Numa conversa com a própria Manu, coloquei essa questão de que eu achava que daria para cantar mais, para ser uma profissional da música. Não necessariamente acreditava que daria para ser só profissional da música. Isso é uma dificuldade que a gente tem porque entende quais são as dificuldades que o fazer artístico nos traz num país em que a gente não tem a cultura tão incentivada. Nessa conversa, a Manu, que já estava trabalhando na redação da OAB, no departamento de jornalismo, disse que ia ficar de olho se houvesse uma vaga lá, para eu passar pelo processo seletivo. Eu fiz isso porque eu queria sair um pouco da sala de aula, apesar de eu amar, mas, para poder ter uma preservação maior da voz, porque estava ficando muito pesado dar aula em várias turmas a semana inteira e ainda ter que cantar para investir na música. Então, eu pensei em dar um tempo, até porque estava visivelmente com uma questão nas pregas vocais, tive que cuidar, ter consultas com a fonoaudióloga, e sair da sala de aula me ajudou nisso.

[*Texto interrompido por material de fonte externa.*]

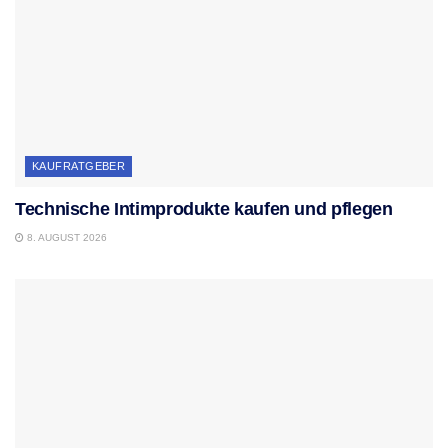
KAUFRATGEBER
Technische Intimprodukte kaufen und pflegen
8. AUGUST 2026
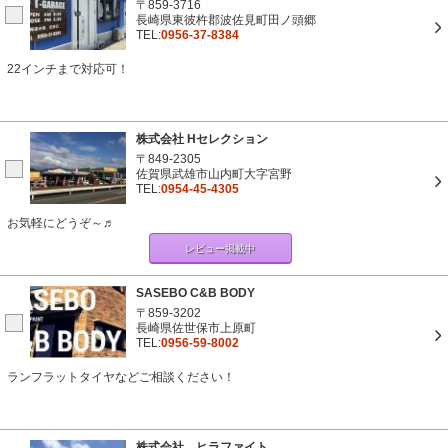
〒859-3716
長崎県東彼杵郡波佐見町田ノ頭郷
TEL:
0956-37-8384
22インチまで対応可！
株式会社 Hセレクション
〒849-2305
佐賀県武雄市山内町大字宮野
TEL:
0954-45-4305
お気軽にどうぞ～♬
レビュー掲載中
SASEBO C&B BODY
〒859-3202
長崎県佐世保市上原町
TEL:
0956-59-8002
ランフラットタイヤなどご相談ください！
株式会社 ヒラファイト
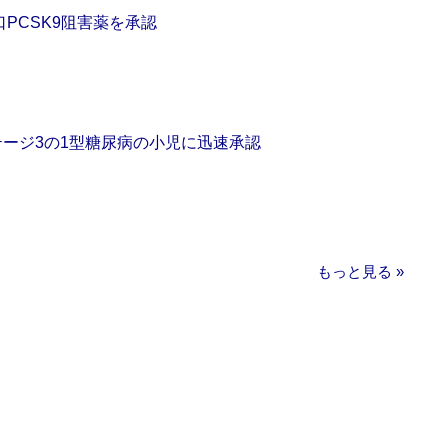
口PCSK9阻害薬を承認
をステージ3の1型糖尿病の小児に迅速承認
もっと見る »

Depois disso, eu comecei a cantar mais, investir mais na carreira, me entender como profissional, pensar em fazer um disco. Muitos amigos incentivando. Em 2014, eu lancei meu disco, depois de uma temporada no Carioca da Gema, entre 2012 e 2014, que foi uma casa que realmente abriu as portas para mim, tanto no concurso quanto depois para integrar a programação. Fiz show principal, fiz muita abertura, como para a Teresa Cristina e para o Moyseis. Depois do disco, comecei a ver a coisa de outra maneira. Eu fiz o lançamento no Rival, foi um investimento muito grande nesse show, que mudou um pouco a minha relação com a música, a qual foi tomando, cada vez mais, protagonismo na minha vida até que hoje eu estou no lançamento do meu quinto disco. Perco um pouco a conta porque são quatro solos e um coletivo.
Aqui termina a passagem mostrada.